RL Circuit Differential equation

[IBY]

Homework Statement

Basically, I am deriving the following equation:
$$I=I_0(1-e^{-\frac{R}{L}t})$$

Homework Equations

1) $$L\frac{dI(t)}{dt}+I(t)R=V$$
2) $$\frac{V}{R}=I_0$$

The Attempt at a Solution

In relevant equation 1), R was divided both sides, and by using 2), I turned it into:

$$\frac{L}{R}\frac{dI(t)}{dt}+I(t)=I_0$$

By solving the homogenous part, I got:

$$I(t)=I_0e^{-\frac{R}{L}t}$$

If so, with the non-homogenous part, I got:

$$I(t)=I_0+I_0e^{-\frac{R}{L}t}$$

Obviously, something went wrong here because that plus sign is supposed to be a minus. The question is, what is the mistake?

 

[vela]

The constant in the homogeneous part isn't I₀. It's an arbitrary constant C that you solve for by using the initial condition.

 

[IBY]

But at initial condition, isn't $$C=I_0$$?
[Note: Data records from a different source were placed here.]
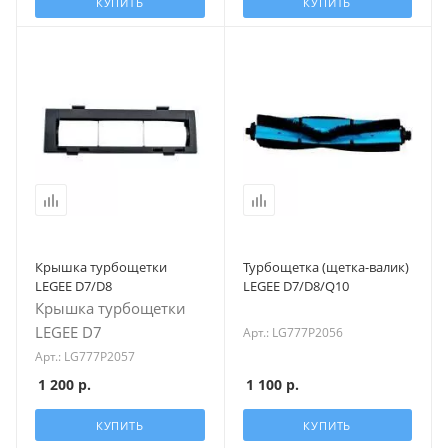
КУПИТЬ
КУПИТЬ
Крышка турбощетки
Турбощетка (щетка-валик)
LEGEE D7/D8
LEGEE D7/D8/Q10
Крышка турбощетки
LEGEE D7
Арт.: LG777P2056
Арт.: LG777P2057
1 200
р.
1 100
р.
КУПИТЬ
КУПИТЬ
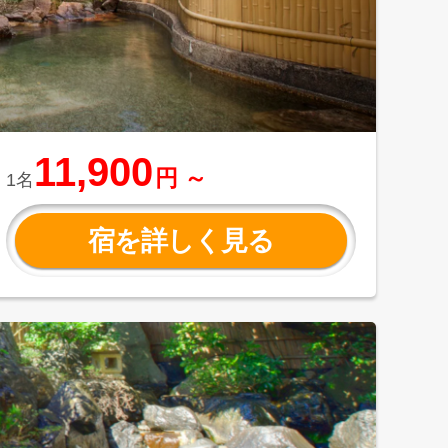
11,900
円 ～
1名
宿を詳しく見る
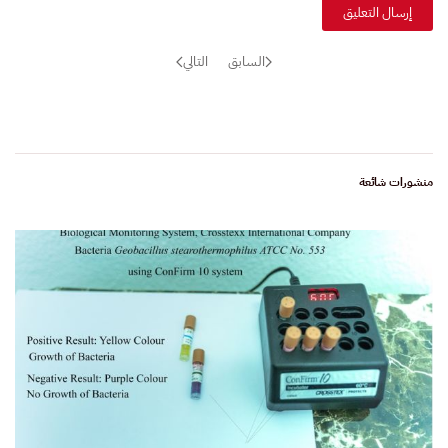
إرسال التعليق
السابق
التالي
منشورات شائعة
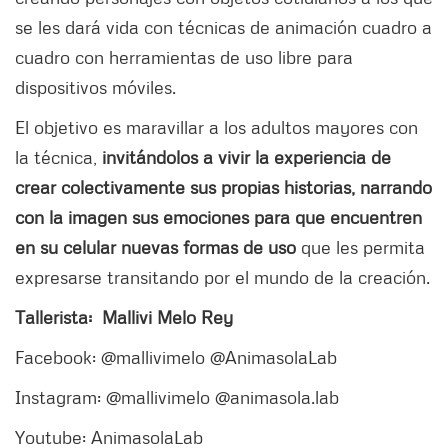
se les dará vida con técnicas de animación cuadro a
cuadro con herramientas de uso libre para
dispositivos móviles.
El objetivo es maravillar a los adultos mayores con
la técnica,
invitándolos a vivir la experiencia de
crear colectivamente sus propias historias, narrando
con la imagen sus emociones para que encuentren
en su celular nuevas formas de uso
que les permita
expresarse transitando por el mundo de la creación.
Tallerista: Mallivi Melo Rey
Facebook: @mallivimelo @AnimasolaLab
Instagram: @mallivimelo @animasola.lab
Youtube: AnimasolaLab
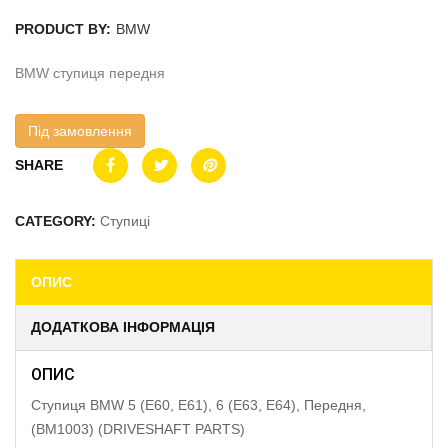
PRODUCT BY:
BMW
BMW ступиця передня
Під замовлення
SHARE
CATEGORY:
Ступиці
ОПИС
ДОДАТКОВА ІНФОРМАЦІЯ
ОПИС
Ступиця BMW 5 (E60, E61), 6 (E63, E64), Передня,
(BM1003) (DRIVESHAFT PARTS)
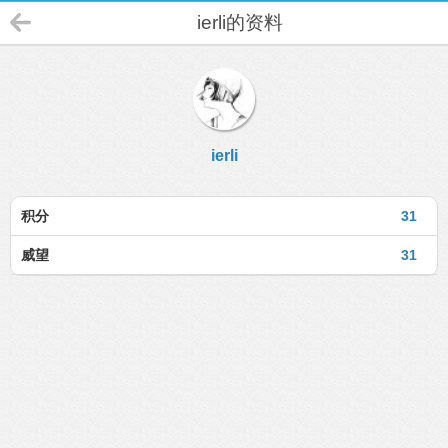
ierli的资料
ierli
积分
31
威望
31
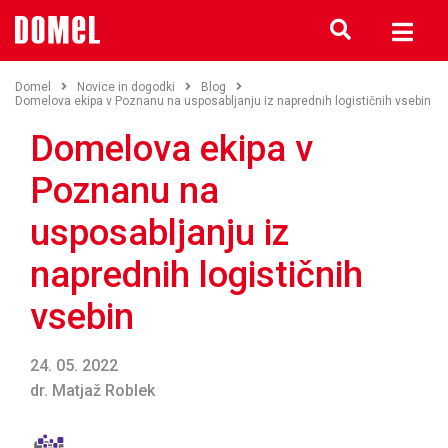
Domel
Novice in dogodki
Blog
Domelova ekipa v Poznanu na usposabljanju iz naprednih logističnih vsebin
Domelova ekipa v
Poznanu na
usposabljanju iz
naprednih logističnih
vsebin
24. 05. 2022
dr. Matjaž Roblek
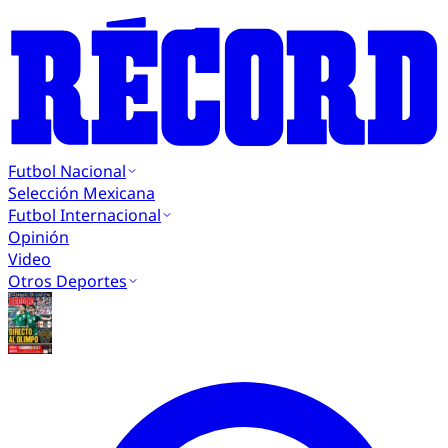
Futbol Nacional
Selección Mexicana
Futbol Internacional
Opinión
Video
Otros Deportes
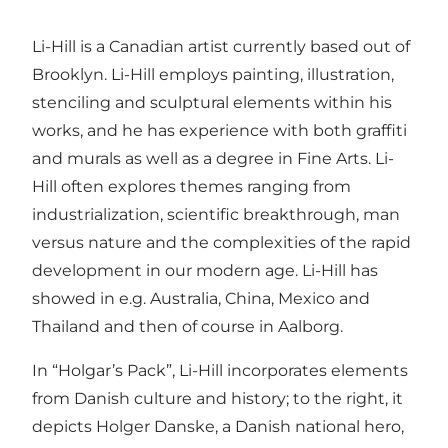
Li-Hill is a Canadian artist currently based out of
Brooklyn. Li-Hill employs painting, illustration,
stenciling and sculptural elements within his
works, and he has experience with both graffiti
and murals as well as a degree in Fine Arts. Li-
Hill often explores themes ranging from
industrialization, scientific breakthrough, man
versus nature and the complexities of the rapid
development in our modern age. Li-Hill has
showed in e.g. Australia, China, Mexico and
Thailand and then of course in Aalborg.
In “Holgar’s Pack”, Li-Hill incorporates elements
from Danish culture and history; to the right, it
depicts Holger Danske, a Danish national hero,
After all, that is the current right when the switch closes in the circuit, causing the current to flow. Because all I am left with after solving the homogenous part is:

$$I=Ce^{-\frac{R}{L}t}$$

 

[vela]

No, the initial condition has to be satisfied by the complete solution, so you have

$$I(t) = V/R + Ce^{-\frac{R}{L} t}$$

and you want to solve for C by setting I(0)=0 because the current through an inductor I(t) must be continuous. Note that the current isn't I₀ at t=0 because there was no current flowing just prior to the switch closing.

 

[IBY]

Okay, so based on that, $$C=I(t)-I_0$$?

Which means, substituting that into: $$I(t)=I_0+(I(t)-I_0)e^{-\frac{R}{L}t}$$

 

[IBY]

Uh oh, when I do the math above, I get $$I_0=I(t)$$

 

[vela]

When you set t=0, you get

$$I(0) = V/R + C$$

You don't still have I(t) floating around.

 

[IBY]

But what is I(0), then? If I(0) is current at initial condition, then that is $$I_0$$. That makes C=0.
Okay, I am doing this whole math logic thing really wrong somewhere, and I can't grasp where it is.

 

[vela]

Reread what I said in post 4.

 

[IBY]

Oh, if $$I(0)=0$$ because current doesn't exist at t=0, then $$C=-I_0$$.
Then $$I(t)=I_0-I_0e^{-\frac{R}{L}t}$$
Thanks!

 

[IBY]

D'oh! I have been assuming the graph was a decay all along just because the e was there. I forgot, this RL circuit is one with a battery. :)